OpenCL* for CPU
Ask questions and share information on Intel® SDK for OpenCL™ Applications and OpenCL™ implementations for Intel® CPU
This forum covers OpenCL* for CPU only. OpenCL* for GPU questions can be asked in the GPU Compute Software forum. Intel® FPGA SDK for OpenCL™ questions can be ask in the FPGA Intel® High Level Design forum.
1663 Discussions

setting work_group_size crashes OpenCL on Intel CPU



I am transfering the reduction kernel from amd app sdk.

It requires setting work_group_size when you execute

clEnqueueNDRangeKernel  with local_work_size that is different from 8 it crashes directly in tbb on Intel OpenCL for Intel CPU. The clEnqueueNDRRange successfully launches the kernel.
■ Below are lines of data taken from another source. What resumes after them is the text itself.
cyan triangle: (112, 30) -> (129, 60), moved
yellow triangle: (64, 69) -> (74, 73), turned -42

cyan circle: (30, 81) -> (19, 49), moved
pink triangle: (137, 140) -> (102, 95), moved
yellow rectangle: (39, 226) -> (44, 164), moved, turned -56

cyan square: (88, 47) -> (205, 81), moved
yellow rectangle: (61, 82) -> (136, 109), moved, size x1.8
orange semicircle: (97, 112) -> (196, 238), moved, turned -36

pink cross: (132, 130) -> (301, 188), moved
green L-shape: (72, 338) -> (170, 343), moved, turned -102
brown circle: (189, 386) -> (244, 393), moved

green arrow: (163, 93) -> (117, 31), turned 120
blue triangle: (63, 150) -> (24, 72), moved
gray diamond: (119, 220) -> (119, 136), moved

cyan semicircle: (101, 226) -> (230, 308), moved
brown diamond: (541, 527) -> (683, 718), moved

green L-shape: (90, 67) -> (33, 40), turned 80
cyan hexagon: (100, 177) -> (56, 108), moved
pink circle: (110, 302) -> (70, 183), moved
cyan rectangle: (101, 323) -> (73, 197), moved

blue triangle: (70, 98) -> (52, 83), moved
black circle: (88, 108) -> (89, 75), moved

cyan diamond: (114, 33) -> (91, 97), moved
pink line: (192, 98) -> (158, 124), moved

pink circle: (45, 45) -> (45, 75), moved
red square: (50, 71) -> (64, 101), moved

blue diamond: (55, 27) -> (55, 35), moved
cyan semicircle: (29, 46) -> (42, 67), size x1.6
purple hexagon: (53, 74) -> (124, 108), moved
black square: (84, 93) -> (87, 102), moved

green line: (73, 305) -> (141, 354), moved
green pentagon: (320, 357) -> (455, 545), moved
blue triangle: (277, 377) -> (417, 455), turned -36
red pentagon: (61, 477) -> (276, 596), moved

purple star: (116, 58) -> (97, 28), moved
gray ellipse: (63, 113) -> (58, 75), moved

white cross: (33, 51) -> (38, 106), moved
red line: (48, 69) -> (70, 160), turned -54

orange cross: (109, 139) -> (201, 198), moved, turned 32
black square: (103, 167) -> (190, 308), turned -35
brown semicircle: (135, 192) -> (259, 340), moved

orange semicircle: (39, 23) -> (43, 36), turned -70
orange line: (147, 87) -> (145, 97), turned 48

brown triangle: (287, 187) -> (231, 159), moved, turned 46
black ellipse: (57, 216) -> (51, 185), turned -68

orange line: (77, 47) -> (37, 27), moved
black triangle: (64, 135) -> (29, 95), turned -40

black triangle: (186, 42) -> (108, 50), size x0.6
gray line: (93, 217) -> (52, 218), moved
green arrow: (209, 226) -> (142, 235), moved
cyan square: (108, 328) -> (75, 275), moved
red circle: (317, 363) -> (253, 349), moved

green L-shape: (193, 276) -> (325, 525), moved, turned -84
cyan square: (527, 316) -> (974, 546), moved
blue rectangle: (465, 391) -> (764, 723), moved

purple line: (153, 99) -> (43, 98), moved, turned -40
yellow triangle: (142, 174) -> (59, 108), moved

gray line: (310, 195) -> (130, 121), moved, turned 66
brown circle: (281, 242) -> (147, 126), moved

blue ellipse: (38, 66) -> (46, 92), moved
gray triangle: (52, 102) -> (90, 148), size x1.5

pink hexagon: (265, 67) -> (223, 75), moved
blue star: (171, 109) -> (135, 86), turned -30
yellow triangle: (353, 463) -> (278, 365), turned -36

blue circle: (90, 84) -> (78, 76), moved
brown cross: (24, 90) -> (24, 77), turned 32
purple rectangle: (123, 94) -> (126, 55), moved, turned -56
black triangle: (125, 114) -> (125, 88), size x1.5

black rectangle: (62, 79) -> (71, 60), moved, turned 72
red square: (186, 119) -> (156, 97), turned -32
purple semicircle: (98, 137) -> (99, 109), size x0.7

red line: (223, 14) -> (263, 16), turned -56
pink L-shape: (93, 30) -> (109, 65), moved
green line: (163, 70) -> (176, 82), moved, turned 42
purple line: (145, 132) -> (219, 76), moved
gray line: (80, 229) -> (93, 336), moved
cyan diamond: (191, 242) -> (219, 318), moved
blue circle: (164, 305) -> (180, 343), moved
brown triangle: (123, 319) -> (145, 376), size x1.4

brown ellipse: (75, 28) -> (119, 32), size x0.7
When you request work_group_size from the device it returns 8192 (should be 8 in this case) and the kernel work group size is 2048. It crashes with both settings.

Works only with the number of the cores.

I have Intel Haswell 4770K.

I have global_size = 4096;

Intel 4600 GPU works fine for all different sizes according to spec.

The project is located here:

the file that launches the kernel is located here:







0 Kudos
1 Reply

Hi Stefan,

CPU OpenCL version is very unforgiving if you are accessing global or local data out of bounds. I suspect that this is exactly what's going on. For example, in your kernel you have the following line

 sdata[tid] += sdata[tid + s];

tid is unsigned int tid = get_local_id(0);

initial value of s is unsigned int s = localSize >> 1;

So, if your local size is 8, for the last work item in a workgroup, tid is 7 and s is 4, so tid+s is 11, but the size of sdata is 8.

Same problem with the following line:

sdata[tid] = input[stride] + input[stride + 1];

I believe you global memory accesses go out of bound too. Please size your global and local memory such that you don't access your data out of bounds. Otherwise, things will crash on the CPU.